© Llandaff Society
Llandaff -
Roald Dahl birthday celebrations on 12th September
To mark 100 years since the birth of the ‘World’s No. 1 Storyteller’ in Llandaff, Cardiff, four commemorative plaques will be unveiled in the ‘city within a city’, to complete the new ‘Roald Dahl Trail’. All four plaques will be unveiled by Minister Ms Ragnhild Imerslund, Deputy Head of Mission and Head of the Political and Economic Section of the Royal Norwegian Embassy.
The day of celebrations begins at 10.45am at Villa Marie, Fairwater Road, his birthplace and now the residence of Gerry and Ann Johns. The Llandaff Society in partnership with the Welsh Norwegian Society and the owners of ‘Villa Marie’ will host the morning event.
The second plaque, promoted by the Llandaff Society, will be unveiled at Elm Tree House, the former kindergarten on Palace Road, where the young Dahl rode every day on his new tricycle and remembered the joy of speeding around corners on two wheels and ‘whooping his way to school in the centre of the highway’. The house is now a private residence. Back around those corners to Howell’s School, where the third plaque will proudly be unveiled on the gatepost of Cumberland Lodge -
At 2pm there will be a visit to the site of the old Cathedral School overlooking The Green where the fourth plaque will be unveiled, as the result of the Old Boys of the School taking the initiative to honour a former pupil. Following in Dahl’s footsteps, the party will then make its way to the High Street sweetshop – location of the famous ‘Great Mouse Plot’ and home of the fictitious, and hideous, Mrs Pratchett. It is now The Great Wall Chinese takeaway and houses the blue plaque unveiled in September 2009.
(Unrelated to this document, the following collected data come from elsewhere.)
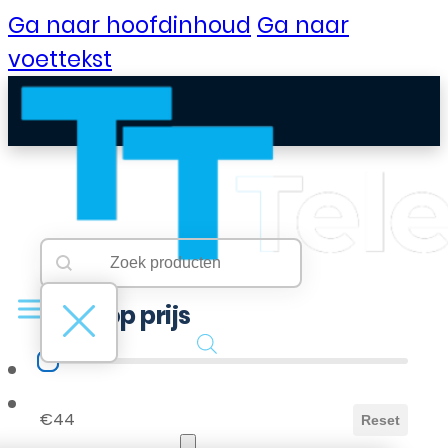
Ga naar hoofdinhoud
Ga naar
voettekst
Searchbar
Search content
Filter op prijs
Filter op prijs
B2B Portaal
€44
Reset
Klantenservice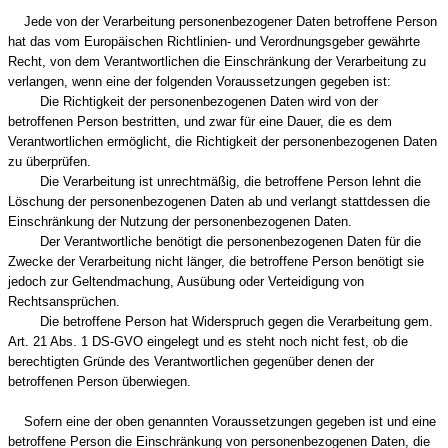
Jede von der Verarbeitung personenbezogener Daten betroffene Person
hat das vom Europäischen Richtlinien- und Verordnungsgeber gewährte
Recht, von dem Verantwortlichen die Einschränkung der Verarbeitung zu
verlangen, wenn eine der folgenden Voraussetzungen gegeben ist:
Die Richtigkeit der personenbezogenen Daten wird von der
betroffenen Person bestritten, und zwar für eine Dauer, die es dem
Verantwortlichen ermöglicht, die Richtigkeit der personenbezogenen Daten
zu überprüfen.
Die Verarbeitung ist unrechtmäßig, die betroffene Person lehnt die
Löschung der personenbezogenen Daten ab und verlangt stattdessen die
Einschränkung der Nutzung der personenbezogenen Daten.
Der Verantwortliche benötigt die personenbezogenen Daten für die
Zwecke der Verarbeitung nicht länger, die betroffene Person benötigt sie
jedoch zur Geltendmachung, Ausübung oder Verteidigung von
Rechtsansprüchen.
Die betroffene Person hat Widerspruch gegen die Verarbeitung gem.
Art. 21 Abs. 1 DS-GVO eingelegt und es steht noch nicht fest, ob die
berechtigten Gründe des Verantwortlichen gegenüber denen der
betroffenen Person überwiegen.
Sofern eine der oben genannten Voraussetzungen gegeben ist und eine
betroffene Person die Einschränkung von personenbezogenen Daten, die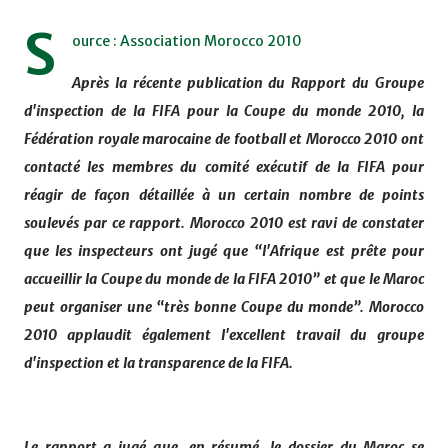
S
ource : Association Morocco 2010
Après la récente publication du Rapport du Groupe
d'inspection de la FIFA pour la Coupe du monde 2010, la
Fédération royale marocaine de football et Morocco 2010 ont
contacté les membres du comité exécutif de la FIFA pour
réagir de façon détaillée à un certain nombre de points
soulevés par ce rapport. Morocco 2010 est ravi de constater
que les inspecteurs ont jugé que “l'Afrique est prête pour
accueillir la Coupe du monde de la FIFA 2010” et que le Maroc
peut organiser une “très bonne Coupe du monde”. Morocco
2010 applaudit également l'excellent travail du groupe
d'inspection et la transparence de la FIFA.
Le rapport a jugé que, en résumé, le dossier du Maroc se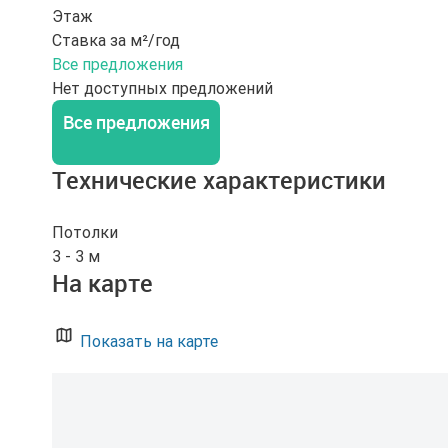
Этаж
Ставка за м²/год
Все предложения
Нет доступных предложений
Все предложения
Технические характеристики
Потолки
3 - 3 м
На карте
Показать на карте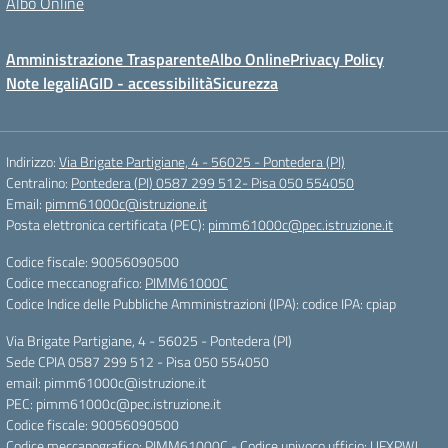
Albo Online
Amministrazione Trasparente
Albo Online
Privacy Policy
Note legali
AGID - accessibilità
Sicurezza
Indirizzo:
Via Brigate Partigiane, 4 - 56025 - Pontedera (PI)
Centralino:
Pontedera (PI) 0587 299 512- Pisa 050 554050
Email:
pimm61000c@istruzione.it
Posta elettronica certificata (PEC):
pimm61000c@pec.istruzione.it
Codice fiscale: 90056090500
Codice meccanografico:
PIMM61000C
Codice Indice delle Pubbliche Amministrazioni (IPA): codice IPA: cpiap
Via Brigate Partigiane, 4 - 56025 - Pontedera (PI)
Sede CPIA 0587 299 512 - Pisa 050 554050
email: pimm61000c@istruzione.it
PEC: pimm61000c@pec.istruzione.it
Codice fiscale: 90056090500
Codice meccanografico: PIMM61000C - Codice univoco ufficio: UFXPWJ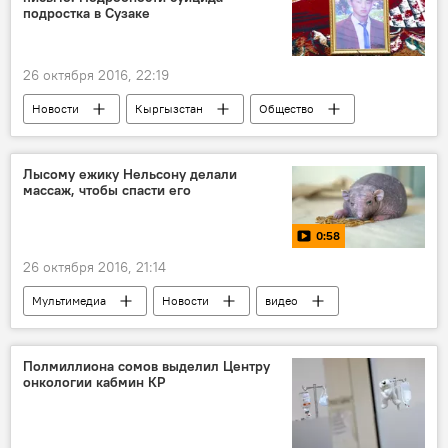
подростка в Сузаке
26 октября 2016, 22:19
Новости
Кыргызстан
Общество
Джалал-Абадская область
Сузакский район
милиция
самоубийство
кража
Лысому ежику Нельсону делали
массаж, чтобы спасти его
Самоубийство 14-летнего подростка в Сузаке
школьники
0:58
26 октября 2016, 21:14
Мультимедиа
Новости
видео
В мире
Великобритания
животное
еж
Полмиллиона сомов выделил Центру
онкологии кабмин КР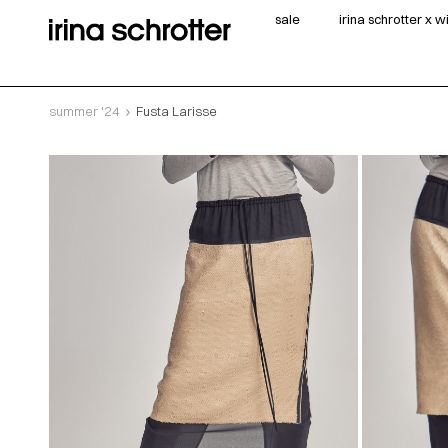
sale
irina schrotter x 
summer '24
Fusta Larisse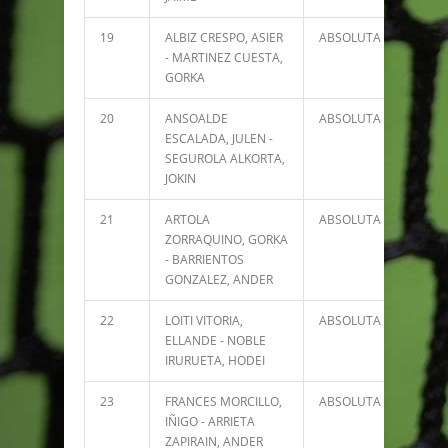
19
ALBIZ CRESPO, ASIER
ABSOLUTA
8924
- MARTINEZ CUESTA,
GORKA
20
ANSOALDE
ABSOLUTA
8856
ESCALADA, JULEN -
SEGUROLA ALKORTA,
JOKIN
21
ARTOLA
ABSOLUTA
8331
ZORRAQUINO, GORKA
- BARRIENTOS
GONZALEZ, ANDER
22
LOITI VITORIA,
ABSOLUTA
8031
ELLANDE - NOBLE
IRURUETA, HODEI
23
FRANCES MORCILLO,
ABSOLUTA
7156
IÑIGO - ARRIETA
ZAPIRAIN, ANDER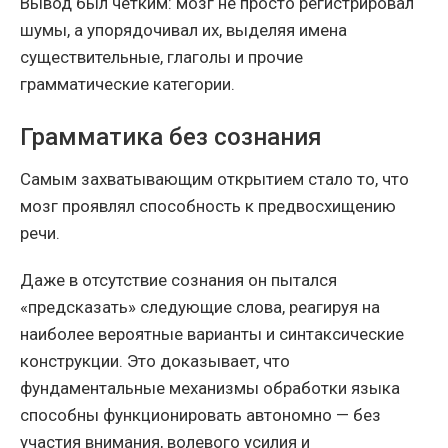
Вывод был четким: мозг не просто регистрировал
шумы, а упорядочивал их, выделяя имена
существительные, глаголы и прочие
грамматические категории.
Грамматика без сознания
Самым захватывающим открытием стало то, что
мозг проявлял способность к предвосхищению
речи.
Даже в отсутствие сознания он пытался
«предсказать» следующие слова, реагируя на
наиболее вероятные варианты и синтаксические
конструкции. Это доказывает, что
фундаментальные механизмы обработки языка
способны функционировать автономно — без
участия внимания, волевого усилия и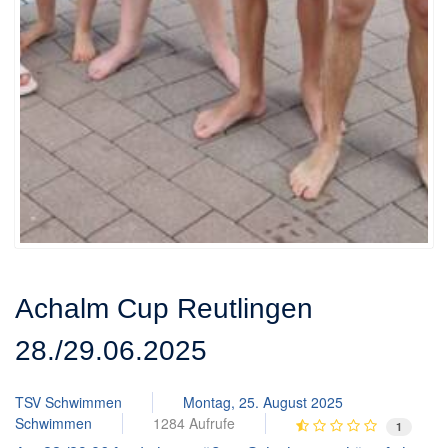
Achalm Cup Reutlingen
28./29.06.2025
TSV Schwimmen
Montag, 25. August 2025
Schwimmen
1284 Aufrufe
1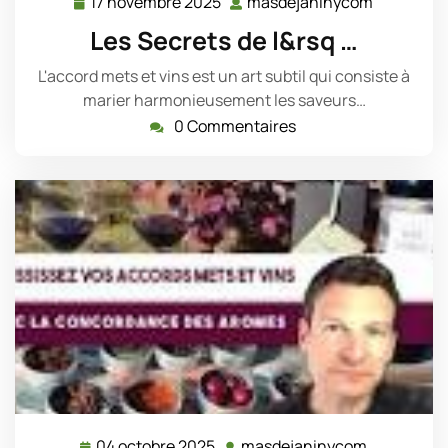
17 novembre 2025
masdejaninycom
17
masdejan
novembre
Les Secrets de l&rsq …
2025
L'accord mets et vins est un art subtil qui consiste à
marier harmonieusement les saveurs…
0 Commentaires
04 octobre 2025
masdejaninycom
04
masdejan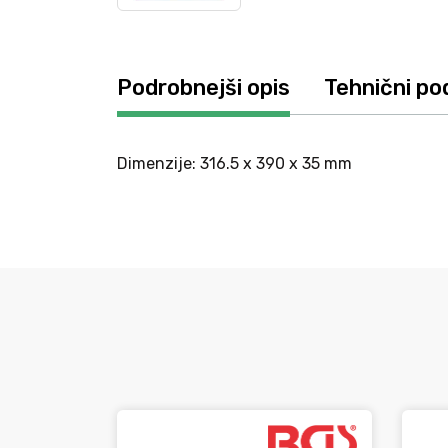
Podrobnejši opis
Tehnični po
Dimenzije: 316.5 x 390 x 35 mm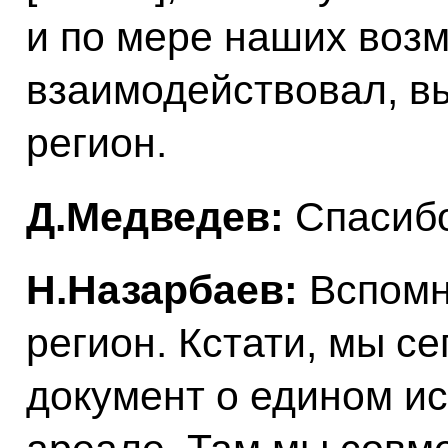
и по мере наших воз
взаимодействовал, в
регион.
Д.Медведев:
Спасибо
Н.Назарбаев:
Вспомн
регион. Кстати, мы с
документ о едином и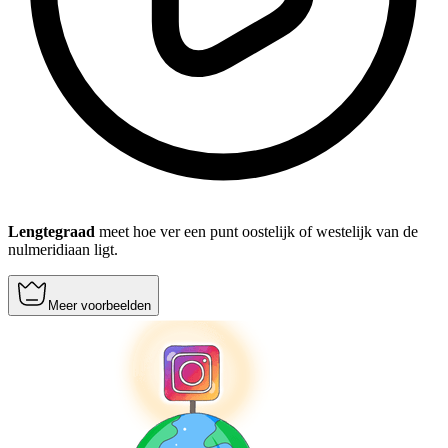
Lengtegraad
meet hoe ver een punt oostelijk of westelijk van de
nulmeridiaan ligt.
Meer voorbeelden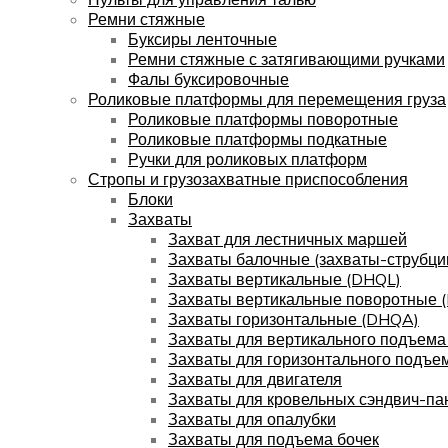
Ремни стяжные
Буксиры ленточные
Ремни стяжные с затягивающими ручками
Фалы буксировочные
Роликовые платформы для перемещения груза
Роликовые платформы поворотные
Роликовые платформы подкатные
Ручки для роликовых платформ
Стропы и грузозахватные приспособления
Блоки
Захваты
Захват для лестничных маршей
Захваты балочные (захваты-струбци
Захваты вертикальные (DHQL)
Захваты вертикальные поворотные 
Захваты горизонтальные (DHQA)
Захваты для вертикального подъема
Захваты для горизонтального подъе
Захваты для двигателя
Захваты для кровельных сэндвич-па
Захваты для опалубки
Захваты для подъема бочек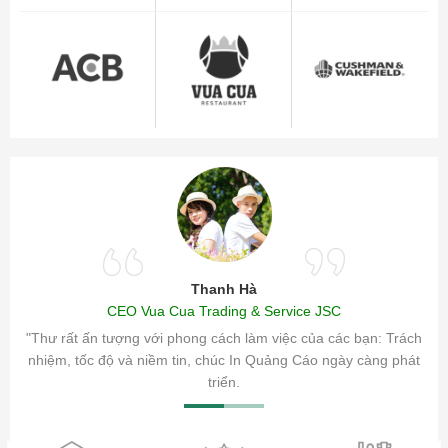
Thanh Hà
CEO Vua Cua Trading & Service JSC
ăm sóc
"Thư rất ấn tượng với phong cách làm việc của các bạn: Trách
ty.
nhiệm, tốc độ và niềm tin, chúc In Quảng Cáo ngày càng phát
triển.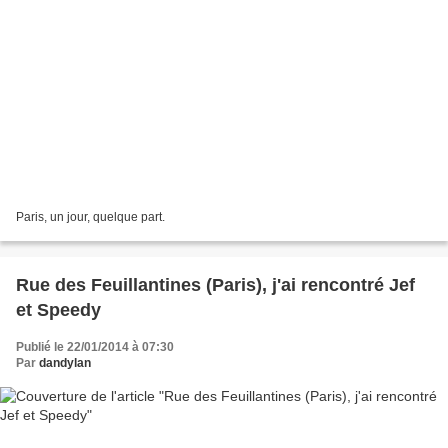
Paris, un jour, quelque part.
Rue des Feuillantines (Paris), j'ai rencontré Jef
et Speedy
Publié le 22/01/2014 à 07:30
Par
dandylan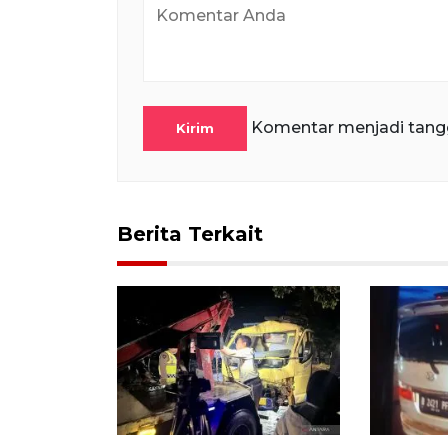
Komentar menjadi tang
Kirim
Berita Terkait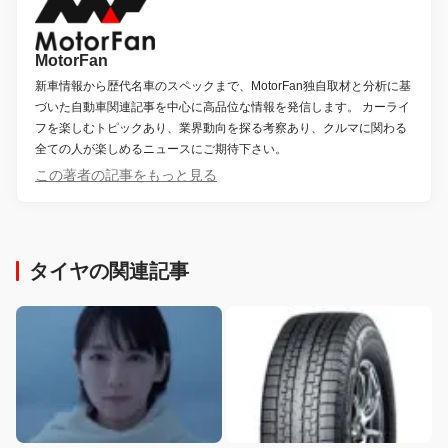
MotorFan
新車情報から歴代名車のスペックまで、MotorFan独自取材と分析に基
づいた自動車関連記事を中心に高品位な情報を発信します。 カーライ
フを楽しむトピックあり、業界動向を探る考察あり、クルマに関わる
全ての人が楽しめるニュースにご期待下さい。
この著者の記事をもっと見る
タイヤの関連記事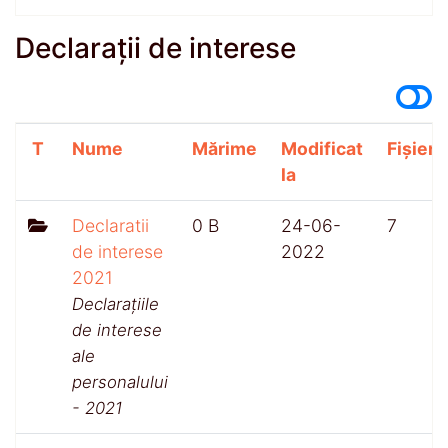
Declarații de interese
T
Nume
Mărime
Modificat
Fișiere
la
Declaratii
0 B
24-06-
7
de interese
2022
2021
Declarațiile
de interese
ale
personalului
- 2021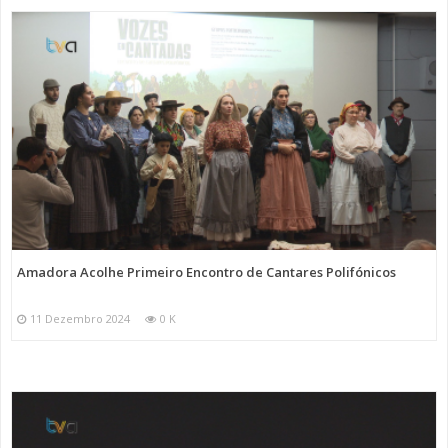
Amadora Acolhe Primeiro Encontro de Cantares Polifónicos
11 Dezembro 2024
0 K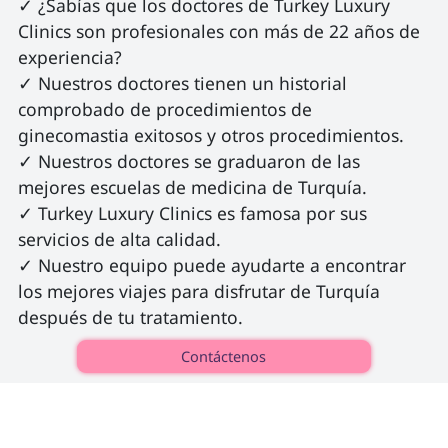
✓ ¿Sabías que los doctores de Turkey Luxury 
Clinics son profesionales con más de 22 años de 
experiencia?

✓ Nuestros doctores tienen un historial 
comprobado de procedimientos de 
ginecomastia exitosos y otros procedimientos.

✓ Nuestros doctores se graduaron de las 
mejores escuelas de medicina de Turquía.

✓ Turkey Luxury Clinics es famosa por sus 
servicios de alta calidad.

✓ Nuestro equipo puede ayudarte a encontrar 
los mejores viajes para disfrutar de Turquía 
después de tu tratamiento. 
Contáctenos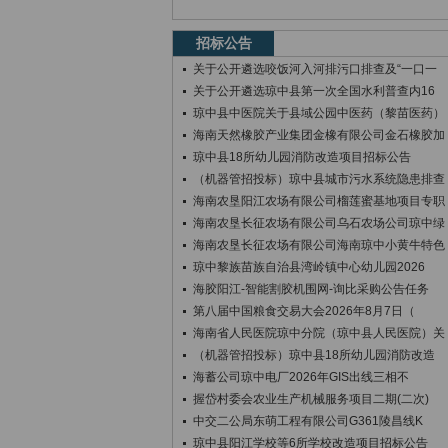
招标公告
关于公开遴选咬饭河入河排污口排查及“一口一
关于公开遴选琼中县第一次全国水利普查内16
琼中县中医院关于县域公园中医药（黎苗医药）
海南天然橡胶产业集团金橡有限公司金石橡胶加
琼中县18所幼儿园消防改造项目招标公告
（机器管招投标）琼中县城市污水系统隐患排查
海南农垦阳江农场有限公司榴莲蜜基地项目专职
海南农垦长征农场有限公司乌石农场公司琼中绿
海南农垦长征农场有限公司海南琼中小黄牛特色
琼中黎族苗族自治县湾岭镇中心幼儿园2026
海胶阳江-智能割胶机围网-询比采购公告任务
第八届中国粮食交易大会2026年8月7日（
海南省人民医院琼中分院（琼中县人民医院）关
（机器管招投标）琼中县18所幼儿园消防改造
海蓄公司琼中电厂2026年GIS出线三相不
握岱村委会农业生产机械服务项目二期(二次)
中交二公局东萌工程有限公司G361陵昌线K
琼中县阳江学校等6所学校改造项目招标公告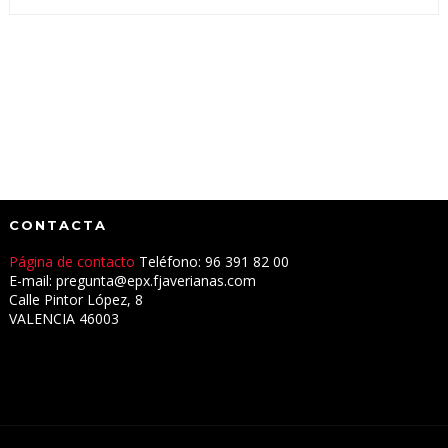
CONTACTA
Página de contacto
Teléfono: 96 391 82 00
E-mail: pregunta@epx.fjaverianas.com
Calle Pintor López, 8
VALENCIA 46003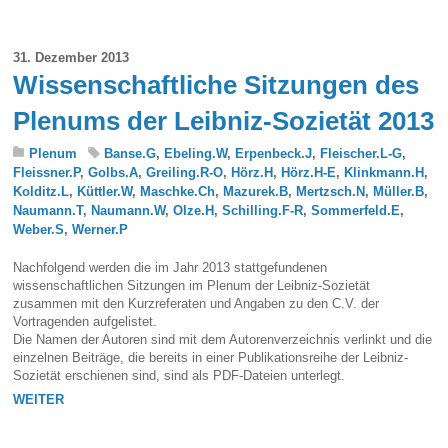
31. Dezember 2013
Wissenschaftliche Sitzungen des
Plenums der Leibniz-Sozietät 2013
Plenum
Banse.G
,
Ebeling.W
,
Erpenbeck.J
,
Fleischer.L-G
,
Fleissner.P
,
Golbs.A
,
Greiling.R-O
,
Hörz.H
,
Hörz.H-E
,
Klinkmann.H
,
Kolditz.L
,
Küttler.W
,
Maschke.Ch
,
Mazurek.B
,
Mertzsch.N
,
Müller.B
,
Naumann.T
,
Naumann.W
,
Olze.H
,
Schilling.F-R
,
Sommerfeld.E
,
Weber.S
,
Werner.P
Nachfolgend werden die im Jahr 2013 stattgefundenen
wissenschaftlichen Sitzungen im Plenum der Leibniz-Sozietät
zusammen mit den Kurzreferaten und Angaben zu den C.V. der
Vortragenden aufgelistet.
Die Namen der Autoren sind mit dem Autorenverzeichnis verlinkt und die
einzelnen Beiträge, die bereits in einer Publikationsreihe der Leibniz-
Sozietät erschienen sind, sind als PDF-Dateien unterlegt.
WEITER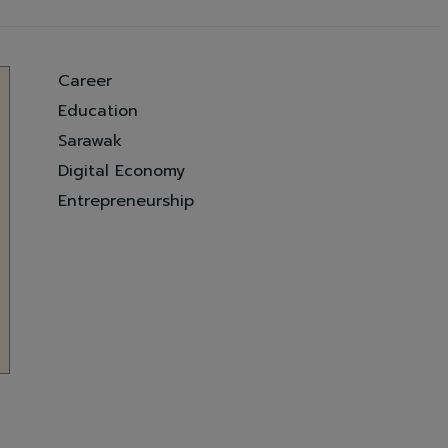
Career
Education
Sarawak
Digital Economy
Entrepreneurship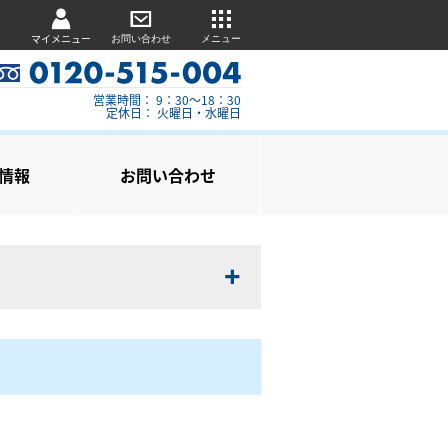
マイメニュー
お問い合わせ
メニュー
営業時間： 9：30～18：30
定休日： 火曜日・水曜日
情報
お問い合わせ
A visit will be made to the Llandaff Institute where the winning entries of the Admiral Insurance sponsored Children’s Art competition, involving nine local primary schools, will be on display.
Minister Ms Imersland will then be driven to visit the Dahl family grave in St John’s churchyard, Danescourt. The day of celebration and remembrance will be brought to a close in the Norwegian Church in Cardiff Bay with afternoon tea, hosted by the Welsh Norwegian Society.